Mr. Arithi put this same proposition to me and urged the court to find that the applicants have not demonstrated that they have suffered or are likely to suffer injury over and above the injury suffered or likely to be suffered by the rest of the residents of Naari area. My finding is that the applicants have not demonstrated to me on the evidence and by the pleadings before me that their own individual interests have been injured over and above the interests of the other people. In any event, there is no evidence that the respondents have interfered in any way with the public utilities that have been enjoyed by the applicants and others since 1956. The water tank, the cattle dip, the dairy and the church are still intact. It is also clear from the evidence and the pleadings that none of the applicants has an individual right in the preservation of the subject matter. If there are any grievances by the applicants (which unfortunately are non-existent because the case is found to be res judicata CMCC No. 408 (1997) those grievances can only lie to the office of the Attorney General under section 61 of the Civil Procedure Act. For these reasons, I find that the applicants have no locus standi to institute and prosecute this suit on their own behalf and on behalf of the other alleged seventy or so members and/or on behalf of other members of the public in general.

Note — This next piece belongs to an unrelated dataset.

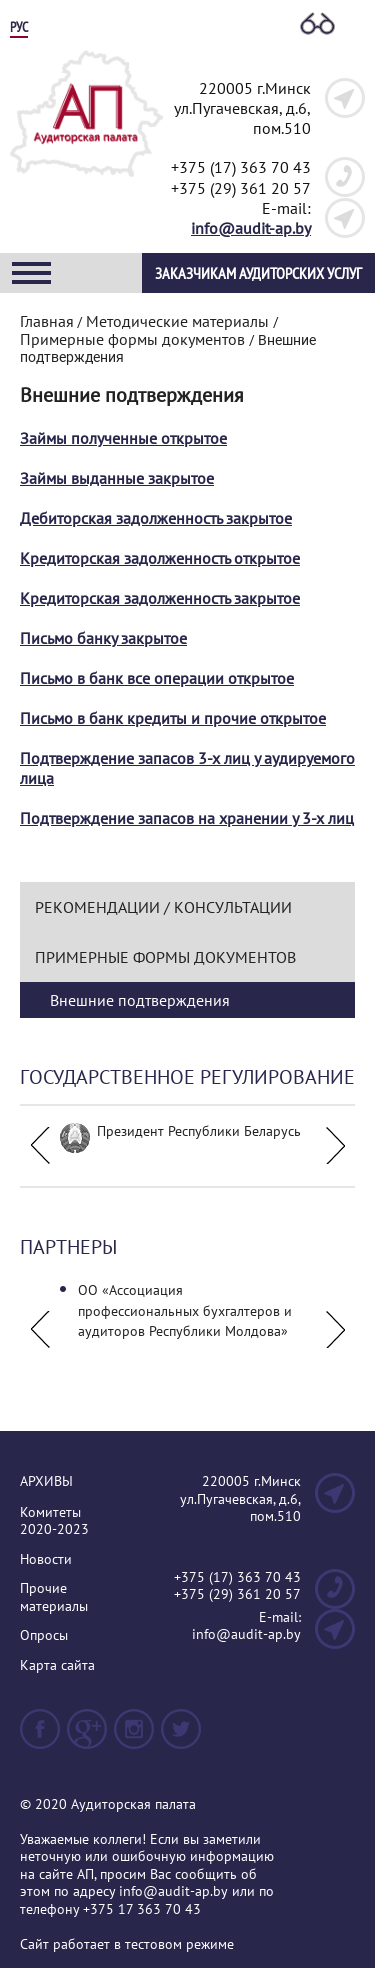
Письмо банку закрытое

If indeed the applicants felt compelled to bring this suit on their own behalf and on behalf of other members of the public and assuming that the same was not resjudicata then they should have sought and obtained the written consent of the Attorney General to be able to do so.
In the result, I find that both limbs of the preliminary objection are well founded and must succeed. I allow the preliminary objection. I accordingly strike out the plaintiffs’ suit with costs to the defendants/respondents. It is so ordered.
Dated and delivered at Meru this 9th day of February 2005.